When I realized where I was — in the vestibule of an empty church — I recalled Harold the plumber’s dire warning to my father: Take Jesus into your heart or face damnation. I am my father’s daughter, a firm agnostic and rationalist, but willing to try anything if it’ll work. So I walked up to the second pew, knelt down and, Jew that I am, prayed to Jesus for a revelation.

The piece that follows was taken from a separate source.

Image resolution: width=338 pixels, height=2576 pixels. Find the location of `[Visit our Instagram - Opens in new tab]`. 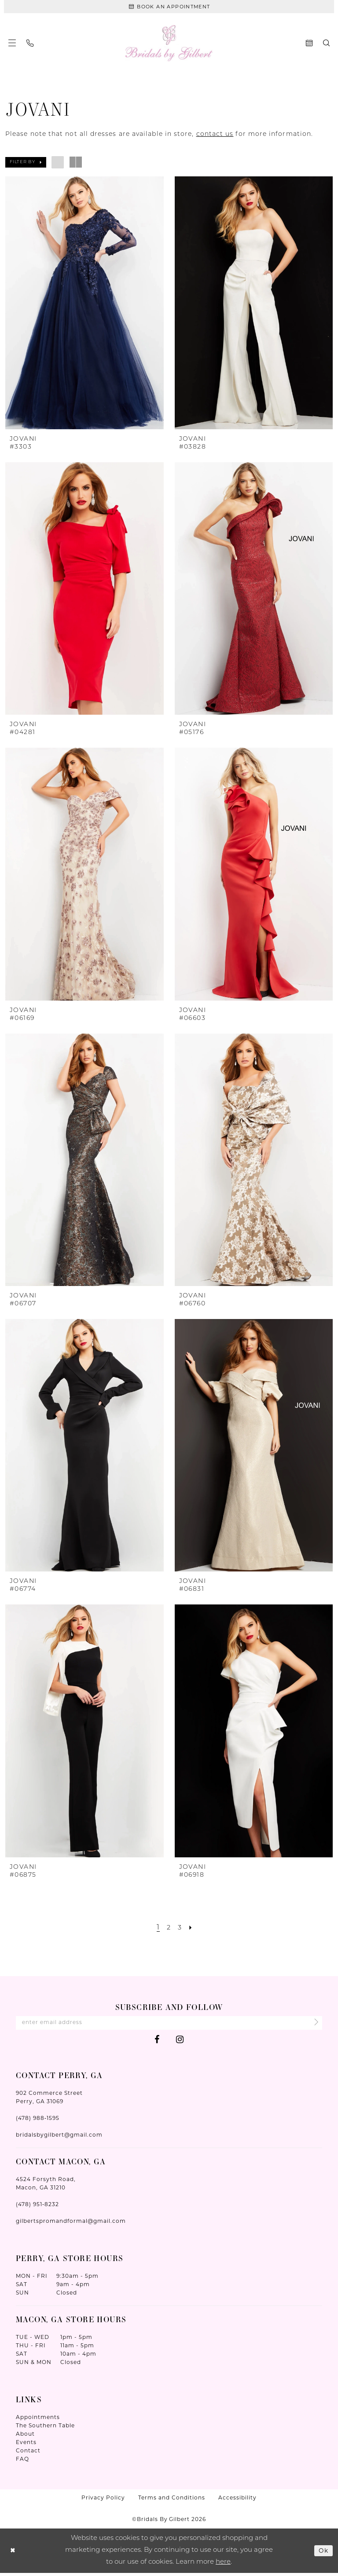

But staring up at that wooden man on his cross, my hands clasped together, the only revelation that came to me was this: “I get it. You’re suffering; I’m suffering! No wonder Christianity spread like wildfire.” I suddenly felt ridiculous kneeling there in that church. But I also felt, for lack of a better word, Jewish. More Jewish, in fact, than I’d ever felt. “Sorry, God,” I said, to no god in particular. Then I stood up, walked out of the church and called my doctor. “Help,” I said. “I think I’m having a nervous breakdown.”
A few days later, I took Lexapro into my heart. Though I’m loath to call what followed “divine revelation,” I will say this: In the plagiarized words of my late, great father, whether it was God’s will or just the antidepressant’s plumbing skills, the toilet now flushes beautifully.
Deborah Copaken Kogan is the author of “Shutterbabe” (Villard, 2001), a memoir of her years as a war photographer; the novel “Between Here and April” (Algonquin Books, 2008), and “Hell Is Other Parents: And Other Tales of Maternal Combustion” (Hyperion/VOICE), a forthcoming book of humorous essays on parenting. Richard D. Copaken’s book, “Target Culebra: How 743 Islanders Took on the Entire U.S. Navy and Won” was published in December 2008 by La Editorial, Universidad de Puerto Rico.